I have read more than one novel by Dean Koontz, most memorably his thriller Intensity. I wouldn’t say I am a fan, really, but I know that I can depend on him to deliver a decently-written page-turner.
The Voice of the Night tells the story of fourteen-year-old Colin, who moves with his newly divorced mother to Santa Leona, a coastal town near San Francisco. There he meets Roy, a kid who is the same age, but who possesses all the qualities Colin lacks: charisma, confidence and good looks. Colin has never really had a best friend before, and for some reason Roy seems to take a shine to him.
But it’s a sinister shine. Roy is fascinated with death. He wants to know if Colin has ever killed anything. He brags that he has, but Colin is pretty certain, at least at first, that it’s some sort of friendship test. When Roy brags about torturing a cat,
…Colin sensed that Roy was testing him. He felt certain that the gruesome story about the cat was just the latest test, but he couldn’t imagine what Roy had wanted him to say or do. Had he passed or failed?
Despite Colin’s uneasiness, Roy is “just about the best friend a guy could ask for.” Until he isn’t.
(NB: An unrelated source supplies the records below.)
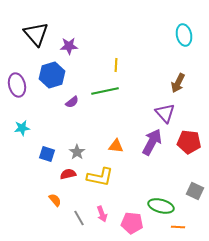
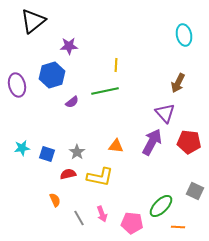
black triangle: moved 3 px left, 13 px up; rotated 32 degrees clockwise
cyan star: moved 20 px down
orange semicircle: rotated 16 degrees clockwise
green ellipse: rotated 60 degrees counterclockwise
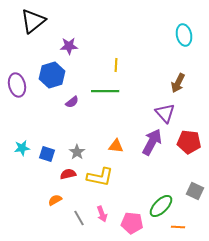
green line: rotated 12 degrees clockwise
orange semicircle: rotated 96 degrees counterclockwise
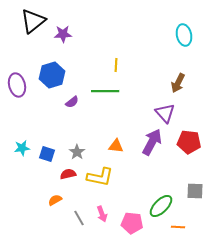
purple star: moved 6 px left, 12 px up
gray square: rotated 24 degrees counterclockwise
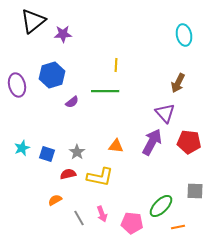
cyan star: rotated 14 degrees counterclockwise
orange line: rotated 16 degrees counterclockwise
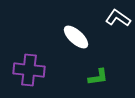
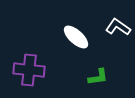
white L-shape: moved 9 px down
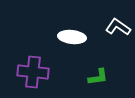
white ellipse: moved 4 px left; rotated 36 degrees counterclockwise
purple cross: moved 4 px right, 2 px down
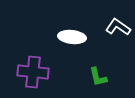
green L-shape: rotated 85 degrees clockwise
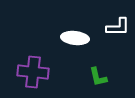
white L-shape: rotated 145 degrees clockwise
white ellipse: moved 3 px right, 1 px down
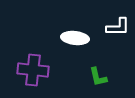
purple cross: moved 2 px up
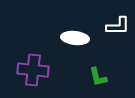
white L-shape: moved 1 px up
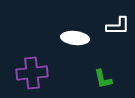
purple cross: moved 1 px left, 3 px down; rotated 12 degrees counterclockwise
green L-shape: moved 5 px right, 2 px down
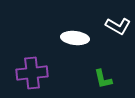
white L-shape: rotated 30 degrees clockwise
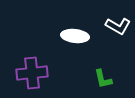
white ellipse: moved 2 px up
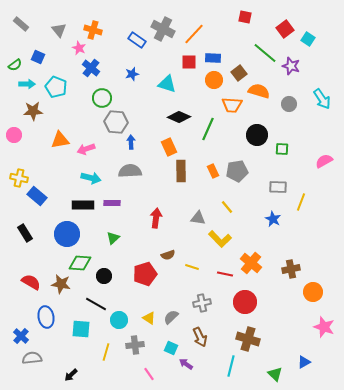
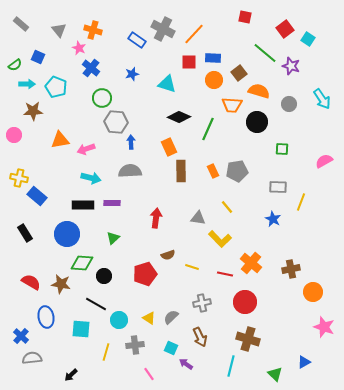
black circle at (257, 135): moved 13 px up
green diamond at (80, 263): moved 2 px right
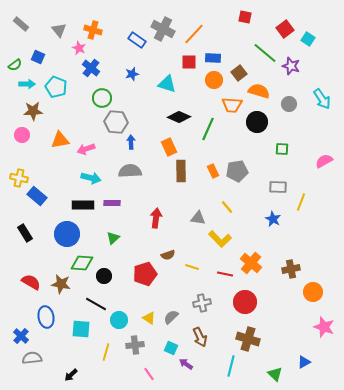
pink circle at (14, 135): moved 8 px right
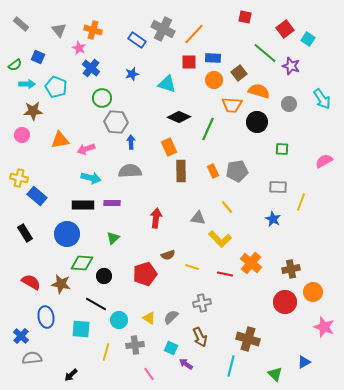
red circle at (245, 302): moved 40 px right
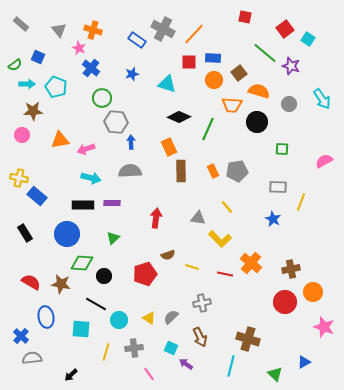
gray cross at (135, 345): moved 1 px left, 3 px down
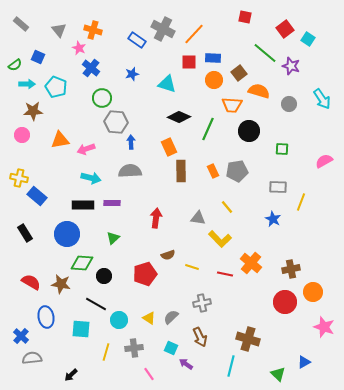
black circle at (257, 122): moved 8 px left, 9 px down
green triangle at (275, 374): moved 3 px right
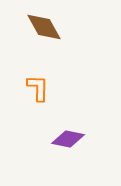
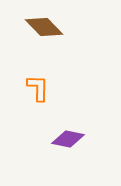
brown diamond: rotated 15 degrees counterclockwise
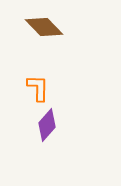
purple diamond: moved 21 px left, 14 px up; rotated 60 degrees counterclockwise
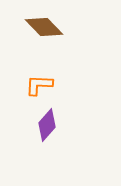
orange L-shape: moved 1 px right, 3 px up; rotated 88 degrees counterclockwise
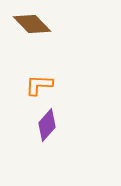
brown diamond: moved 12 px left, 3 px up
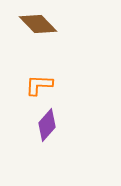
brown diamond: moved 6 px right
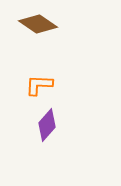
brown diamond: rotated 12 degrees counterclockwise
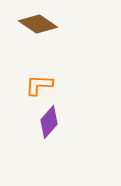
purple diamond: moved 2 px right, 3 px up
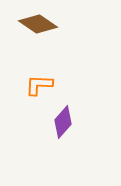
purple diamond: moved 14 px right
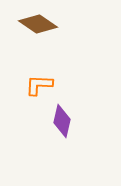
purple diamond: moved 1 px left, 1 px up; rotated 28 degrees counterclockwise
And it doesn’t take long for The Voice in the Night to kick into high gear.
There are no adults in this book. Colin’s mother is running an art gallery and getting her post-divorce sea legs under her. She is rarely home. Colin’s dad takes him fishing once with a bunch of his friends, who are all drunk jerks. Roy’s parents, too, are MIA. When Colin’s relationship with Roy begins to unravel, he is all alone to try to figure it out. And more and more, Colin begins to feel as though his life depends on it.
The Voice in the Night clicks along without too much interference. The cast of characters is small, their motivations obvious and the conclusion, although a tad trite, is believable.